Le comité fédéral n'a pas décidé si le jour du vote décisif, le 29 ou le 30 octobre, les députés du PSOE s'abstiendront en bloc, ou seulement 11 d'entre eux, le minimum requis pour laisser la voie libre à Mariano Rajoy.

Ce dernier devrait donc obtenir la confiance de la chambre avant la fin du mois et l'Espagne retrouver un gouvernement en novembre après plus de 300 jours d'intérim.

Un Gouvernement en manque de légitimité

Ce sera cependant un gouvernement faible, appuyé par 137 députés sur 350, qui devra guider le pays à la sortie d'une crise économique dévastatrice, avec un taux de chômage de 20%.

Rajoy semble décidé à faire preuve de souplesse. "Si je veux obtenir plus d'appuis, il est logique que je doive adopter mon discours à la nouvelle situation", a-t-il déclaré vendredi en marge d'un sommet européen.

"Le plus probable est que ce sera une législature courte", de moins de quatre ans, prévoit le politologue Pablo Simon.

Les socialistes, ainsi que Podemos et les libéraux de Ciudadanos, les deux nouveaux partis qui ont bouleversé les équilibres au parlement, sont décidés à mener la vie dure aux conservateurs.

Mais pour le PSOE, plus ancien parti d'Espagne, le mal est fait. Beaucoup d'élus craignent de se couper de leur base en s'abstenant en faveur de Rajoy, après avoir promis de mettre fin à son règne.
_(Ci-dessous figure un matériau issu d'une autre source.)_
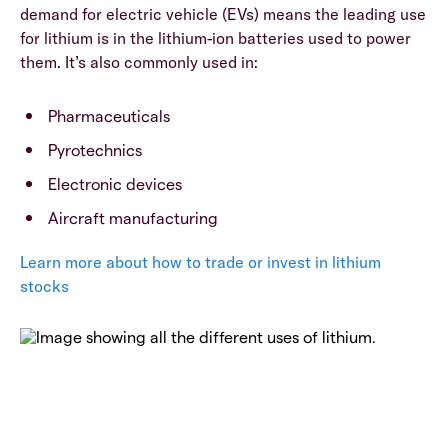
demand for electric vehicle (EVs) means the leading use
for lithium is in the lithium-ion batteries used to power
them. It’s also commonly used in:
Pharmaceuticals
Pyrotechnics
Electronic devices
Aircraft manufacturing
Learn more about how to trade or invest in lithium
stocks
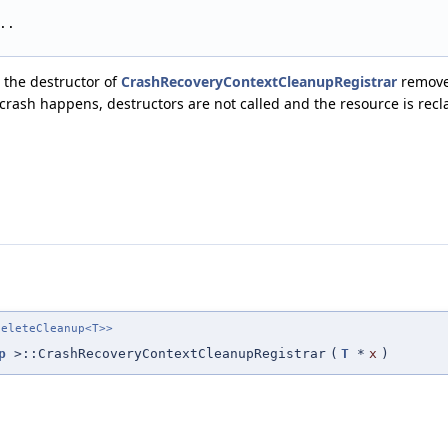
..
 the destructor of
CrashRecoveryContextCleanupRegistrar
remove
f crash happens, destructors are not called and the resource is rec
eleteCleanup<T>>
p
>::CrashRecoveryContextCleanupRegistrar
(
T
*
x
)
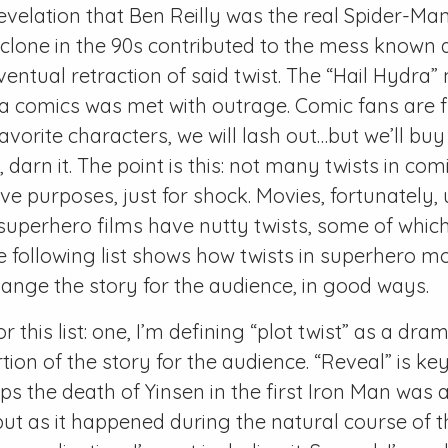
evelation that Ben Reilly was the real Spider-Ma
clone in the 90s contributed to the mess known 
ntual retraction of said twist. The “Hail Hydra
 comics was met with outrage. Comic fans are fi
avorite characters, we will lash out…but we’ll bu
darn it. The point is this: not many twists in co
ive purposes, just for shock. Movies, fortunately,
e superhero films have nutty twists, some of which
e following list shows how twists in superhero m
ange the story for the audience, in good ways.
r this list: one, I’m defining “plot twist” as a dra
ion of the story for the audience. “Reveal” is key
s the death of Yinsen in the first Iron Man was a
ut as it happened during the natural course of 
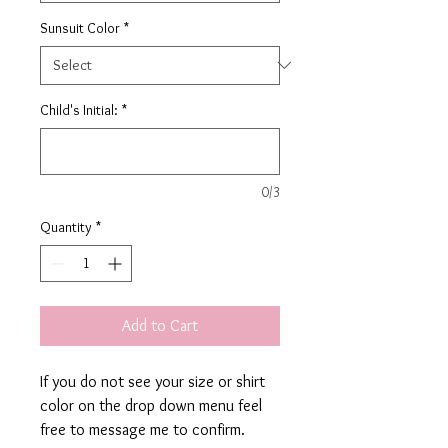
Sunsuit Color
*
Child's Initial:
*
0/3
Quantity
*
Add to Cart
If you do not see your size or shirt
color on the drop down menu feel
free to message me to confirm.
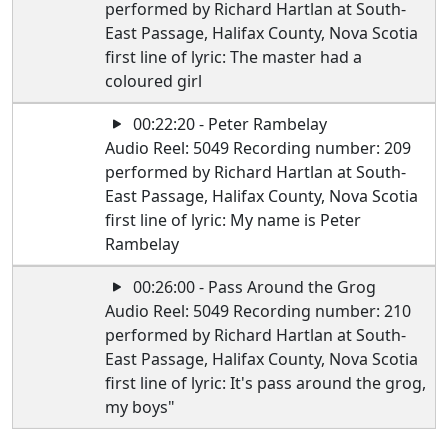
performed by Richard Hartlan at South-
East Passage, Halifax County, Nova Scotia
first line of lyric: The master had a
coloured girl
00:22:20 - Peter Rambelay
Audio Reel: 5049 Recording number: 209
performed by Richard Hartlan at South-
East Passage, Halifax County, Nova Scotia
first line of lyric: My name is Peter
Rambelay
00:26:00 - Pass Around the Grog
Audio Reel: 5049 Recording number: 210
performed by Richard Hartlan at South-
East Passage, Halifax County, Nova Scotia
first line of lyric: It's pass around the grog,
my boys"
Dans une interview au journal en ligne El Español, la députée socialiste Susana Sumelzo estime que son parti souffrira "sans aucun doute" au prochain scrutin, "pas seulement à cause de l'abstention mais aussi à cause du spectacle honteux que nous avons donné au cours des derniers jours".

"Je prévois que ça va être très compliqué à moyen et à long terme. Nous allons devoir travailler énormément pour retrouver notre crédibilité", dit-elle.